At room temperature (25 °C), the gas ClNO is impure because it decomposes slightly according to the equation
2ClNO(g) Cl2(g) + 2NO(g)
The extent of decomposition is about 4%. Based upon this, what is the approximate value of ΔG°298 for the reaction at that temperature?
Is my answer correct?:
Kp = (0,02* 0.04^2)/ (0.96^2)= 3.472E5
ΔG°298 = [-(8.314)*298*In(3.472E5)]1000J
ΔG°298 = 25.4J
I think the sign for exponent of Kp is -5 and not +5. Check that out.
I think you have too many significant figures in 3.472 but you have rounded correctly in the answer. .
I don't understand the dG calculation at all. If I plug in 3.472E+5 I don't get 25.4. If I plug in 3.472E-5 (Kp that should be used) I get 25.4 kJ and not 25.4 J.
To determine the approximate value of ΔG°298 for the reaction, you first need to calculate the equilibrium constant (Kp) at the given temperature. Here's the correct way to calculate it:
1. Start by representing the given extent of decomposition (4%) as a decimal: 4% = 0.04.
2. Since the reaction involves a decomposition of ClNO, the equilibrium constant expression can be written as:
Kp = [Cl2] * [NO]^2 / [ClNO]^2.
3. Using the stoichiometric coefficients from the balanced equation, write the equilibrium concentration expression as:
Kp = [Cl2] / [ClNO]².
4. Substitute the values into the equation:
Kp = (0.02) / (0.96^2) ≈ 0.0216.
Now, to calculate ΔG°298 using the obtained Kp value, follow these steps:
1. Use R = 8.314 J/(mol⋅K) as the ideal gas constant and T = 298 K as the temperature.

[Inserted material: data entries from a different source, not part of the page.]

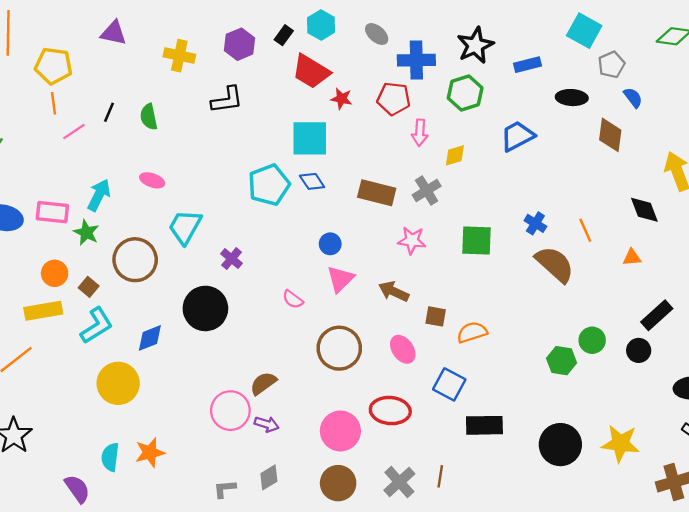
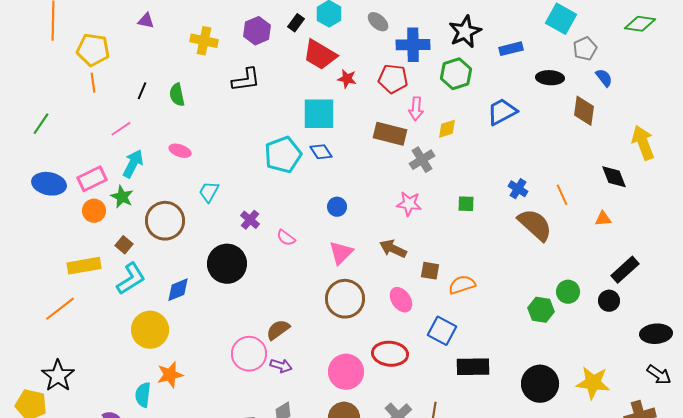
purple triangle: (114, 33) -> (146, 21), size x0.7
pink line: (74, 132) -> (121, 129), moved
brown rectangle: (377, 193) -> (390, 134), moved
pink rectangle: (52, 212) -> (92, 179), turned -32
cyan trapezoid: (185, 227) -> (209, 192), size x0.7
green square: (476, 240) -> (466, 204), size x0.6
orange circle: (55, 273) -> (94, 211), moved
pink triangle: (340, 279) -> (341, 253), moved
pink semicircle: (293, 299) -> (286, 238), moved
orange star: (150, 453) -> (170, 375), moved

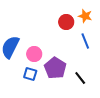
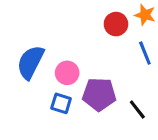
purple pentagon: (55, 68) -> (99, 94), turned -30

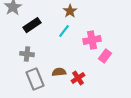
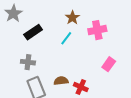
pink cross: (92, 40) -> (97, 30), moved
red cross: (78, 78) -> (81, 87), turned -32

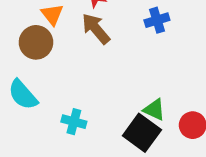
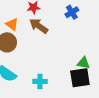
black square: (142, 133) -> (80, 78), turned -30

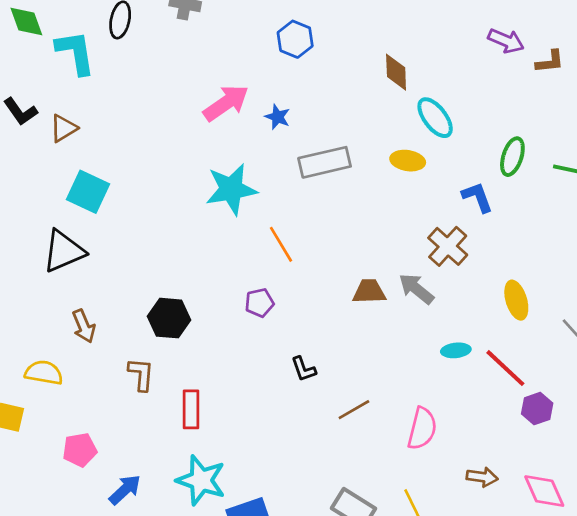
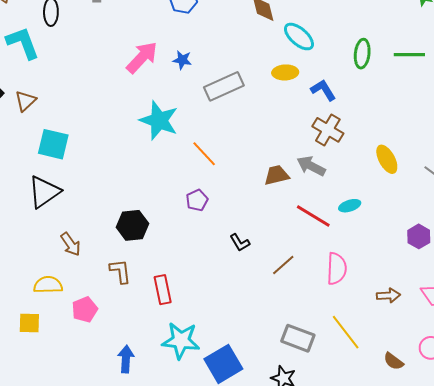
cyan star: (231, 189) -> (159, 120), turned -30
blue L-shape: (477, 197) -> (323, 90), moved
red line: (505, 368) -> (313, 216), moved
pink pentagon: (80, 450) -> (85, 310), moved
blue arrow: (125, 490) -> (126, 359), turned -32

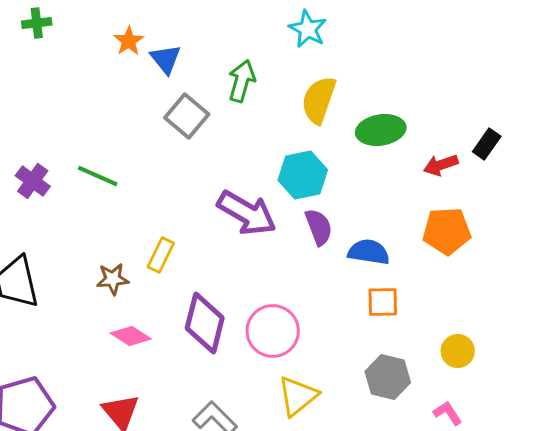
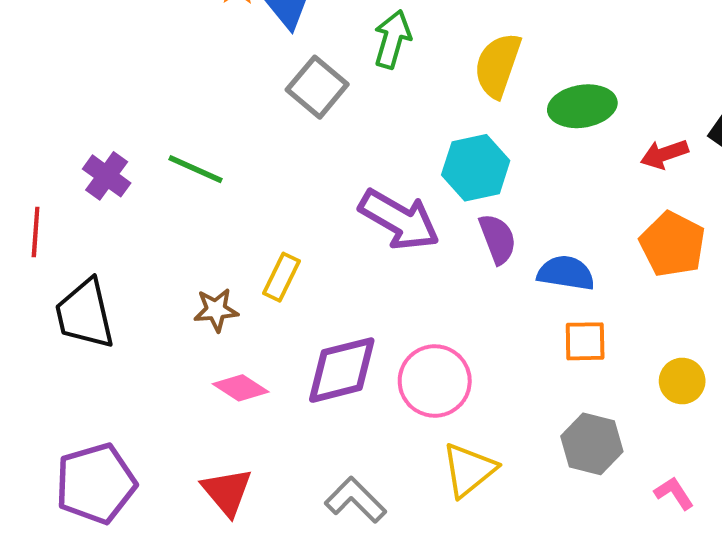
orange pentagon: (447, 231) -> (673, 244), turned 30
purple diamond: (205, 323) -> (342, 370), turned 62
yellow circle: (458, 351) -> (682, 381), moved

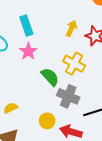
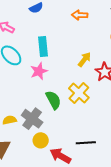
gray cross: (68, 96) -> (32, 119), moved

2. The Gibbs free energy change (ΔG°298) can be calculated using the equation:
ΔG°298 = -RT ln(Kp).
3. Plug in the values:
ΔG°298 = - (8.314 J/(mol⋅K)) * (298 K) * ln(0.0216).
ΔG°298 ≈ - 3478 J/mol.
Therefore, your answer of ΔG°298 = -3478 J/mol is correct, not 25.4 J as you suggested in your initial calculation.